- [Requirement]:
Please transcribe the data that follows exactly as given, leaving out every picture.

- [Input for this task]:

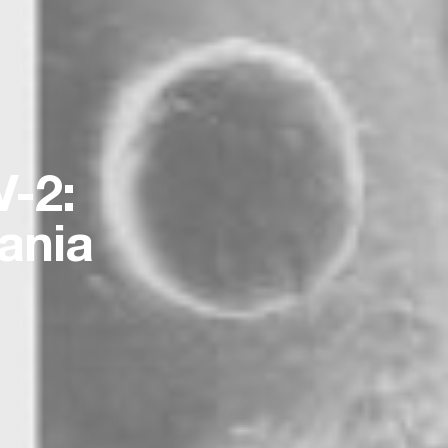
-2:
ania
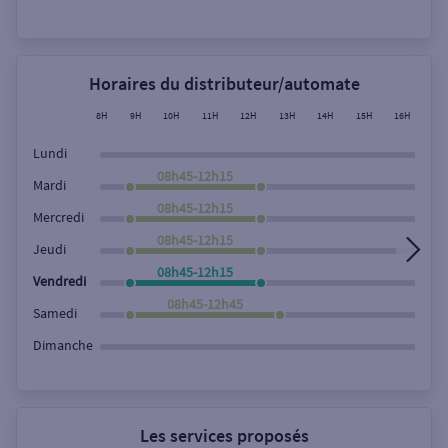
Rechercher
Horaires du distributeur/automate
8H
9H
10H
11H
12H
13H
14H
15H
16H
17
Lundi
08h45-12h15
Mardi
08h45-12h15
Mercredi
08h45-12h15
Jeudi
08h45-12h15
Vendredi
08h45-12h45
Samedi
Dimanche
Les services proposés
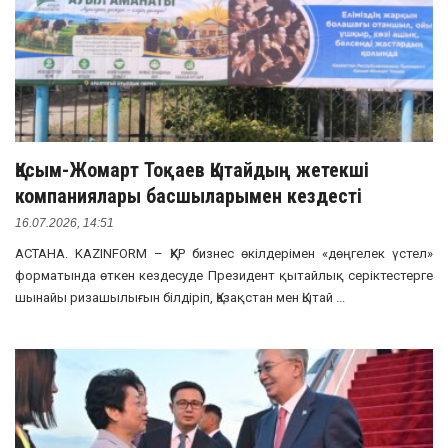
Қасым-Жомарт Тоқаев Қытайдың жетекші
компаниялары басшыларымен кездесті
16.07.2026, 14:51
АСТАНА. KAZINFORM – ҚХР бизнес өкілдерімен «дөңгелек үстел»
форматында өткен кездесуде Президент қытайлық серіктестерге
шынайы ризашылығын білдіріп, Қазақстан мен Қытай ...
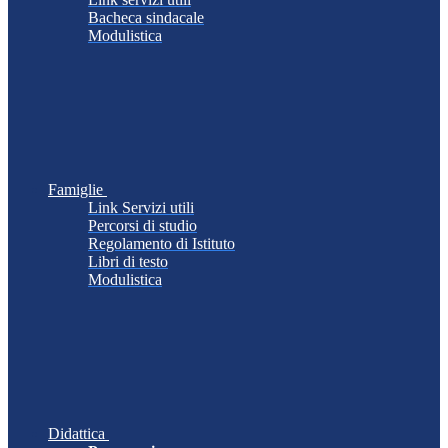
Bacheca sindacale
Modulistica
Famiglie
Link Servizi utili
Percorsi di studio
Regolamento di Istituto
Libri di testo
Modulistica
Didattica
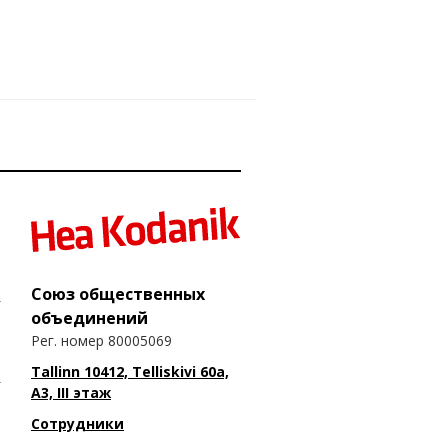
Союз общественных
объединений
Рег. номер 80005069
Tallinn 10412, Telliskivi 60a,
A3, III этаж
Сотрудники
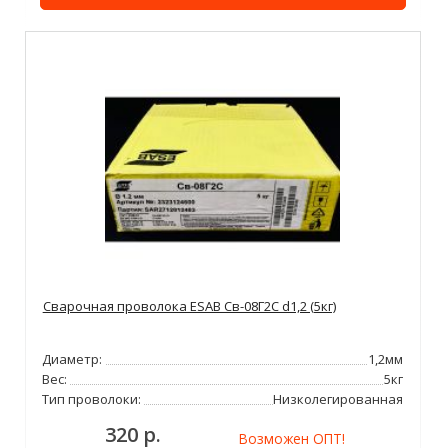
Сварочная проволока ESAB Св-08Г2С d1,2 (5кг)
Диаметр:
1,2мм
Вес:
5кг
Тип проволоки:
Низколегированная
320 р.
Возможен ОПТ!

- [Answer space]:
-2:
ania
Rechercher
Horaires du distributeur/automate
8H
9H
10H
11H
12H
13H
14H
15H
16H
17
Lundi
08h45-12h15
Mardi
08h45-12h15
Mercredi
08h45-12h15
Jeudi
08h45-12h15
Vendredi
08h45-12h45
Samedi
Dimanche
Les services proposés
Қасым-Жомарт Тоқаев Қытайдың жетекші
компаниялары басшыларымен кездесті
16.07.2026, 14:51
АСТАНА. KAZINFORM – ҚХР бизнес өкілдерімен «дөңгелек үстел»
форматында өткен кездесуде Президент қытайлық серіктестерге
шынайы ризашылығын білдіріп, Қазақстан мен Қытай ...
Bacheca sindacale
Modulistica
Famiglie
Link Servizi utili
Percorsi di studio
Regolamento di Istituto
Libri di testo
Modulistica
Didattica
Союз общественных
объединений
Рег. номер 80005069
Tallinn 10412, Telliskivi 60a,
A3, III этаж
Сотрудники
Сварочная проволока ESAB Св-08Г2С d1,2 (5кг)
Диаметр:
1,2мм
Вес:
5кг
Тип проволоки:
Низколегированная
320 р.
Возможен ОПТ!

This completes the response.